Popular zero-shot models suffer due to artifacts inherited from pretraining. A particularly detrimental artifact, caused by unbalanced web-scale pretraining data, is mismatched label distribution. Existing approaches that seek to repair the label distribution are not suitable in zero-shot settings, as they have incompatible requirements such as access to labeled downstream task data or knowledge of the true label balance in the pretraining distribution. We sidestep these challenges and introduce a simple and lightweight approach to adjust pretrained model predictions via optimal transport. Our technique requires only an estimate of the label distribution of a downstream task. Theoretically, we characterize the improvement produced by our procedure under certain mild conditions and provide bounds on the error caused by misspecification. Empirically, we validate our method in a wide array of zero-shot image and text classification tasks, improving accuracy by 4.8% and 15.9% on average, and beating baselines like Prior Matching -- often by significant margins -- in 17 out of 21 datasets.

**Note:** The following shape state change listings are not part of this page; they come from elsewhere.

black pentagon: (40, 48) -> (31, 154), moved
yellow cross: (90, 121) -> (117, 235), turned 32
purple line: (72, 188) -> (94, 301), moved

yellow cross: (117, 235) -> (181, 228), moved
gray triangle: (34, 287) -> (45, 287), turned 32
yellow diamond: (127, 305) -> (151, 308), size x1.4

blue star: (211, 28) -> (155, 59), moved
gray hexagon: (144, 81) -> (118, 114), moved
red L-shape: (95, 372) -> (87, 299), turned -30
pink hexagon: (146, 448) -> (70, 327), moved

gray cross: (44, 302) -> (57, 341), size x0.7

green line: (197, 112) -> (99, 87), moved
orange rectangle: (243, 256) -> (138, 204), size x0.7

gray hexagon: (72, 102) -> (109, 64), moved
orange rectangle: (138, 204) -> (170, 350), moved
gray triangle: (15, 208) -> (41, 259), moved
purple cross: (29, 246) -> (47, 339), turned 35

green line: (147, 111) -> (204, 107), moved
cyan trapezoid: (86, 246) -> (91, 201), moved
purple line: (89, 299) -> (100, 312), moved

翻译：流行的零样本模型因预训练中遗留的伪影而性能受损。由于不平衡的网络规模预训练数据导致的标签分布失配，是一种尤为有害的伪影。现有修复标签分布的方法在零样本场景中并不适用，因为它们要求访问带标签的下游任务数据或掌握预训练分布中真实标签平衡性等不兼容条件。我们规避这些挑战，引入了一种通过最优传输调整预训练模型预测的简单轻量级方法。该技术仅需对下游任务的标签分布进行估计。理论上，我们在某些温和条件下刻画了本流程带来的改进，并给出了因设定错误导致的误差界限。实验中，我们在广泛的零样本图像与文本分类任务中验证了该方法，平均准确率提升4.8%和15.9%，在21个数据集的17个中以显著优势超越了Prior Matching等基线方法。